Supervised Learning

Supervised learning is the task of learning a function mapping from input to output $$ y = f(x) $$ The relationship can be linear/nonlinear or convex/nonconvex. The approach learns from labeled data.

Terminology

Input (Features) : $x^{(i)}$

Output (Target) : $y^{(i)}$

Training example : $(x^{(i)}, y^{(i)})$

Hypothesis : $h(x)$

Parameters / Weights : $\theta$

Types

Regression : Continuous values

Classification : Discrete values

Linear Regression

Objective

Learn parameters $\theta$ for a given hypthesis function $h$ to best predict output $y$ from input $x$

Hypothesis Function

Candidate model that we think will best fit the data

[Example] A linear model can be represented as $$ \begin{aligned} h(x) &= \sum_{i=0}^d \theta_i x_i \cr &= \theta^T x \end{aligned} $$

Cost / Loss Function

Measure of the accuracy or error of the model. The cost is driven to zero to fit the model to the data.

[Example] A common cost function is least-squares $$ J(\theta) = \frac{1}{2} \sum_{i=1}^{n} ( h_\theta (x^{(i)} - y^{(i)}))^2 $$ which results in ordinary least squares regression

Gradient Descent

An optimisation algorithm commonly used to fit machine learning models. It is an iterative, first-order approach. It is also known as the Least mean square (LMS) update rule or Widrow-Hoff learning rule.

The update (for single training example) $$ \theta_j := \theta_j - \alpha \frac{\partial}{\partial \theta_j} J(\theta) $$

moves $\theta$ in the direction of best improvement

Batch Gradient Descent

More generally, gradient descent can be applied to multiple training examples simultaneously by grouping updates into vector $x$ $$ \theta := \theta + \alpha \underbrace{\sum_{i=1}^{n} \left( y^{(i)}- h_\theta(x^{(i)}) \right) x^{(i)} }_{\large = \frac{\partial J}{\partial \theta} \quad} $$ Which is equivalent to gradient descent on the original cost function $J$.

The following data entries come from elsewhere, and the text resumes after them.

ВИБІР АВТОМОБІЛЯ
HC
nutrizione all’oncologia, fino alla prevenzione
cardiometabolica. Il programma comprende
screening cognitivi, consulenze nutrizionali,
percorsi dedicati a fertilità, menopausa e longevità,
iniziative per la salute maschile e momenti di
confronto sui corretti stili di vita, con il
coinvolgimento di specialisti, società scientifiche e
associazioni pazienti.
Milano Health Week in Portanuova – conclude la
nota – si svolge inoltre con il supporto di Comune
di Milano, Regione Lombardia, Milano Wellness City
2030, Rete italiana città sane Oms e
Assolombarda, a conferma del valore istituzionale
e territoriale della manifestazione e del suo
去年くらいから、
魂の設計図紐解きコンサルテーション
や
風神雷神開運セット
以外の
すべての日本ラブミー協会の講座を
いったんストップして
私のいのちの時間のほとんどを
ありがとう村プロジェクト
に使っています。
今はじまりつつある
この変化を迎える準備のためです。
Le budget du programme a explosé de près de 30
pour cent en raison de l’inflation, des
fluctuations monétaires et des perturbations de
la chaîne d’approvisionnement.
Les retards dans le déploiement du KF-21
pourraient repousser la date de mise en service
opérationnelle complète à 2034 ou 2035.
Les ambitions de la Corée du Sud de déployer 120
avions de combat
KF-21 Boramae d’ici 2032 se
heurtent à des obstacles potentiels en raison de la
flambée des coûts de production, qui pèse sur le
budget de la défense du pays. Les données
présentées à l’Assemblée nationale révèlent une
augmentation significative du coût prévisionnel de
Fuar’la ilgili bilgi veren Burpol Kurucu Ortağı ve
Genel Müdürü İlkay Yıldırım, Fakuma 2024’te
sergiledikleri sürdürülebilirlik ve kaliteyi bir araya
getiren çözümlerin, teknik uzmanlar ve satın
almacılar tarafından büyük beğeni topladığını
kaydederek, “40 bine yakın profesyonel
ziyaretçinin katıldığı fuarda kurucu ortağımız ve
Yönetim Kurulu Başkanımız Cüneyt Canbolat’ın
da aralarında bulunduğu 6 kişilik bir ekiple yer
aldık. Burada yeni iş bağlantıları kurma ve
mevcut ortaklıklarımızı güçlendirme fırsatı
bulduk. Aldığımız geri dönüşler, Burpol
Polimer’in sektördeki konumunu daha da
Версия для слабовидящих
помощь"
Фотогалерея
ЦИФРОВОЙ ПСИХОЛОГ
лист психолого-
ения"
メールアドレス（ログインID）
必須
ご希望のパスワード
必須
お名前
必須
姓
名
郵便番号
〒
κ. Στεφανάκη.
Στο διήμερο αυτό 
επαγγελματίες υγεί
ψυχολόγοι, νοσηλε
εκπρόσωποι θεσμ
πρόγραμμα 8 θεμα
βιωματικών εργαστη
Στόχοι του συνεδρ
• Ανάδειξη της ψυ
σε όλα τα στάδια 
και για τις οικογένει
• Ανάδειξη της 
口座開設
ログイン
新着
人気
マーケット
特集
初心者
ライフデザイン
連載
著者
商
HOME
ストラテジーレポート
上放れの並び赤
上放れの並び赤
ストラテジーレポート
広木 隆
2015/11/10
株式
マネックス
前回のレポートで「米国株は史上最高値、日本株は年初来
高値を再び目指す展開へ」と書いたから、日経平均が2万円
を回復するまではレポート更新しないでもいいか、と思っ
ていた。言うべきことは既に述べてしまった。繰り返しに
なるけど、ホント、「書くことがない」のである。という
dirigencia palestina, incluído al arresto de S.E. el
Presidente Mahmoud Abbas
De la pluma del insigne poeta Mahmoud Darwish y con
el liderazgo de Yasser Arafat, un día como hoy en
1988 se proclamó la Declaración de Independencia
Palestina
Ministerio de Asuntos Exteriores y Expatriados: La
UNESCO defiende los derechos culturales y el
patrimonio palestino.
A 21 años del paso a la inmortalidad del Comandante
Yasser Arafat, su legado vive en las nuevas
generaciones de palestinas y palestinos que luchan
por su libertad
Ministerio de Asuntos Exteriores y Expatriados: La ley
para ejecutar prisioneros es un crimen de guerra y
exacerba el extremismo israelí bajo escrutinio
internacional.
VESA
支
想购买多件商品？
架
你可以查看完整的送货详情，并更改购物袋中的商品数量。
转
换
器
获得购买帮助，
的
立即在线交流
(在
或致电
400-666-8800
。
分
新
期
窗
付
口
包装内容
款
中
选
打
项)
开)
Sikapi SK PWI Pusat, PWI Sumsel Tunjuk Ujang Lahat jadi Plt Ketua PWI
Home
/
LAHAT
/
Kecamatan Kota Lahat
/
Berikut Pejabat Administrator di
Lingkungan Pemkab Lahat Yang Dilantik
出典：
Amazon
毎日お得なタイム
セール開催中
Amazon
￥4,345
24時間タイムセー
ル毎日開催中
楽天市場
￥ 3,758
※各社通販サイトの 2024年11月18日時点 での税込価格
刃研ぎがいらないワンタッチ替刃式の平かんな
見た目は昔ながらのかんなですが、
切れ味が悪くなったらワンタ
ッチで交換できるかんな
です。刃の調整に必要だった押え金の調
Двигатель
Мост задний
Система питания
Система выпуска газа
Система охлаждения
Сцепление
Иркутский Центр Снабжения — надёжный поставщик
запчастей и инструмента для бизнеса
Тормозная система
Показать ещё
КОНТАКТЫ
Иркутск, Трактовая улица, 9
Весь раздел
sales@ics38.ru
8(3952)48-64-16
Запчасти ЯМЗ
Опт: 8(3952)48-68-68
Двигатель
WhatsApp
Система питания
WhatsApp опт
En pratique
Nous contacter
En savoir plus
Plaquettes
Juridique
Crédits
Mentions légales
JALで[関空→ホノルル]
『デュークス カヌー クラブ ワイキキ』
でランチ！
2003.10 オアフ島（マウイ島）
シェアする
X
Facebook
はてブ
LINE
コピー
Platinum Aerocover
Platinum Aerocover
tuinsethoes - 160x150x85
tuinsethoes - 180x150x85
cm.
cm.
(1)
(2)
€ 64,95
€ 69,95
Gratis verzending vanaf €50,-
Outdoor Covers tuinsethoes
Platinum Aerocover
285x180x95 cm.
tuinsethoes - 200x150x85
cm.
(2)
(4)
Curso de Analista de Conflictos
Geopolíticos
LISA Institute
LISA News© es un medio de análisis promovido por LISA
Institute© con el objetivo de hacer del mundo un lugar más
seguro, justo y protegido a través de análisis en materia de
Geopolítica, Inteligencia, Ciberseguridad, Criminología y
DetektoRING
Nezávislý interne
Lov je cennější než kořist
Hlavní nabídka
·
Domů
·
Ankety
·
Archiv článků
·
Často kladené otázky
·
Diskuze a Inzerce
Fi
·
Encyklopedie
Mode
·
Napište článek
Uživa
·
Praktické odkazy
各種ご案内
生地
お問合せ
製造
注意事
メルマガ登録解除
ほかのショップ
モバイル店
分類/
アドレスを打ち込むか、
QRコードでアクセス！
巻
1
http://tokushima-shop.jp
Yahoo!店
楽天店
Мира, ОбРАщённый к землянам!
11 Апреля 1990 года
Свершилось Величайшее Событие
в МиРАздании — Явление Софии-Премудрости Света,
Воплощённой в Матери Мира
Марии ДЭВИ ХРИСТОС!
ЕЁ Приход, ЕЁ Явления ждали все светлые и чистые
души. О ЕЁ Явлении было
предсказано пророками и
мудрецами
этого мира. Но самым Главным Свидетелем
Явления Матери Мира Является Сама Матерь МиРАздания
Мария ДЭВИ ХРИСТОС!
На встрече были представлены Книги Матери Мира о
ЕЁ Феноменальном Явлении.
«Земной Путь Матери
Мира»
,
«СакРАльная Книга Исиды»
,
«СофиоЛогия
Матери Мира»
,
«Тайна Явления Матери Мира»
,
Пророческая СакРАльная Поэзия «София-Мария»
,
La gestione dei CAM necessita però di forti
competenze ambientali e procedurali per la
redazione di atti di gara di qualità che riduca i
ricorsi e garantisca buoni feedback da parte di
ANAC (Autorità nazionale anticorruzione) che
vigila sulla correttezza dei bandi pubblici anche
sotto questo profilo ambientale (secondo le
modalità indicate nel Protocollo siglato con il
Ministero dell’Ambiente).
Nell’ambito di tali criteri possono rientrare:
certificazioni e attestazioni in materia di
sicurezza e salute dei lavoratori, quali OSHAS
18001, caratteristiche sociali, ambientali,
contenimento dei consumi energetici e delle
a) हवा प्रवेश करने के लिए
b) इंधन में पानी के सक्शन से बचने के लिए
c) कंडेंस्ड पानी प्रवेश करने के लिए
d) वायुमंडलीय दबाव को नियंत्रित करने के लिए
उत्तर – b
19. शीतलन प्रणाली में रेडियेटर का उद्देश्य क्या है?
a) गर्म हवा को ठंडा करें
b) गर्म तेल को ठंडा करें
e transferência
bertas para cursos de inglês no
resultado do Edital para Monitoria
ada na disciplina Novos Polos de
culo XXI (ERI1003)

Batch gradient descent looks at every example on every iteration and can therefore be slow.

Stochastic Gradient Descent (SGD)

An alternative to batch gradient descent is stochastic gradient descent (also known as incremental gradient descent).

SGD updates the weights $\theta$ on every iteration, making much quicker progress for large datasets.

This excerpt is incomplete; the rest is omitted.